Given a set of training models D ═ D1,D2...Dl-1G is a measure of blur on D, the function h: D → R+The Choquet integral for g is:
Figure BDA0002896342650000107
wherein h (D) is not less than 01)≤h(D2)≤...≤h(Dl-1)≤1,h(D0)=0,
Figure BDA0002896342650000108
g(A0) The order in the equation may also be from large to small, but the integrand correspondingly becomes (h (D)i-1)-h(Di)). I.e. to ensure that the integration value is not negative. And (4) calculating fuzzy integral by using the I-th data as a test sample, and classifying the sample into which model according to which model has the largest fuzzy integral value calculated corresponding to the sample. Finally, the test case is trained by the model to obtain the final analysis result.
The data visualization module represents the data in the form of a graphic image, and helps people to explore and understand complex data. The method is an important way for users to know the complex data and carry out deep analysis.
Examples
As shown in fig. 1, the present invention provides a big data based network security analysis system, which includes a data acquisition module, a data preprocessing module, a real-time online analysis module, a data storage module, a data analysis module, a model fusion module, and a data visualization module.
Firstly, the system collects mass data of the network, and each processing link of the design can adopt parallel processing. The processing modes of the acquisition module, such as Chukwa, Spark, Gbase and the like, are used for respectively acquiring log information, flow data and data information related to fixed-format services.
As shown in fig. 2, the information Power Center of the acquisition module sends acquired data to the data preprocessing module, and performs data cleaning, data integration, data transformation, and data specification on the acquired original data to finally obtain a processing result.
The Cloudar Impala performs real-time online analysis on the data. And the data preprocessing module sends the processed data to the data storage module. The DataNode of the module is responsible for storing and managing data, the data is divided into a plurality of Block blocks in the HDFS, and the Block blocks are stored on a plurality of data nodes DataNode. HBase stores semi-structured data. And the data analysis layer performs online analysis processing on the acquired data. Apache Kylin is a big data analysis engine, and a distributed computing framework YARN divides data, schedules computing tasks and performs distributed computing. Resource Manager provides the computing resources needed by the application program, and the ApplicationMaster is responsible for scheduling, tracking and monitoring the jobs. And training the data of each Block by adopting a neural network, wherein the BP learning process is carried out through two processes of signal forward propagation and error backward propagation.

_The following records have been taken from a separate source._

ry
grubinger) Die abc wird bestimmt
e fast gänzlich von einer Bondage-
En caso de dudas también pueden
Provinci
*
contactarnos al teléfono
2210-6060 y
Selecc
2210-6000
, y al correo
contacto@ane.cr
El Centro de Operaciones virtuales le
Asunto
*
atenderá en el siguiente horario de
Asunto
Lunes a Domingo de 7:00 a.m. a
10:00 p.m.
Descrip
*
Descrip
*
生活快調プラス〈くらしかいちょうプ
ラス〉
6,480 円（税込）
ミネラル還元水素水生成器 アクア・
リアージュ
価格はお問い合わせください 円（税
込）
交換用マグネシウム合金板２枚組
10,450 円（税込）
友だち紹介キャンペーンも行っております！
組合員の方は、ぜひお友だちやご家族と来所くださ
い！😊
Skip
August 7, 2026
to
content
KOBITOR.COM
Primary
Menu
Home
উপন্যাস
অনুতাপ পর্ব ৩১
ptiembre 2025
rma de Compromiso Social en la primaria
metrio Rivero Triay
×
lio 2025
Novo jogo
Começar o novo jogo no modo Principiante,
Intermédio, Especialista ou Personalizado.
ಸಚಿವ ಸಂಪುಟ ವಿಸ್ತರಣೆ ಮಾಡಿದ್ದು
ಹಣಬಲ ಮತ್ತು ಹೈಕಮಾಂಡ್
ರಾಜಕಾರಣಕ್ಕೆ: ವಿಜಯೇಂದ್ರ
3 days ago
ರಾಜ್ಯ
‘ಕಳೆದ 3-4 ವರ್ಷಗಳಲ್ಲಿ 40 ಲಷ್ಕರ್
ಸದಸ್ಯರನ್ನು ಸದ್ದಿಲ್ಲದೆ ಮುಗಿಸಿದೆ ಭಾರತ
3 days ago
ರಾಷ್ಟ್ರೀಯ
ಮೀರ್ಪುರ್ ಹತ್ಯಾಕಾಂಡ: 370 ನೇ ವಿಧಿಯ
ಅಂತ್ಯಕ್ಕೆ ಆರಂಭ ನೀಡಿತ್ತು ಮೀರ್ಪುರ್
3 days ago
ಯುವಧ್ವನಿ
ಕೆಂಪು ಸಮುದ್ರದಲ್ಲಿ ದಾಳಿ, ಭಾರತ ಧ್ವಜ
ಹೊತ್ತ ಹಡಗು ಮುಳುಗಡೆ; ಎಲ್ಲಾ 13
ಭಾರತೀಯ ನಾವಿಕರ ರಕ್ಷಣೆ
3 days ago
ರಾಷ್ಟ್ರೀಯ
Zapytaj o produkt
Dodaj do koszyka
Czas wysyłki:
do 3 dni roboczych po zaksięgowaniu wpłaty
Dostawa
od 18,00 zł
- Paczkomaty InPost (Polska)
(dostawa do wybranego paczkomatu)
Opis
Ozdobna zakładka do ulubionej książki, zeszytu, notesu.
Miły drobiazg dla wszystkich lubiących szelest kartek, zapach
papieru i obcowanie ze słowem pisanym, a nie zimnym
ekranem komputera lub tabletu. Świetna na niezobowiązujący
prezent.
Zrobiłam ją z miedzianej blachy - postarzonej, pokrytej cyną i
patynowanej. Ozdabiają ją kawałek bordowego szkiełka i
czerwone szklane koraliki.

In forward propagation, a sample is transmitted from an input layer, processed layer by each hidden layer and transmitted to an output layer. If the actual output of the output layer does not match the expected output, the error is propagated back to the error propagation stage. The error back propagation reversely transmits the output error to the input layer by layer through the hidden layer in a certain form, and distributes the error to all units of each layer, thereby obtaining the error signal of each layer, and the error signal is used as the basis for correcting the weight of the unit. The weight value adjustment process of each layer of signal forward propagation and error backward propagation is carried out repeatedly, the weight value is adjusted continuously until the error of the network output is reduced to an acceptable degree or is carried out to preset learning times, and the network learning training is finished. And finally obtaining the trained neural network model by utilizing the training set.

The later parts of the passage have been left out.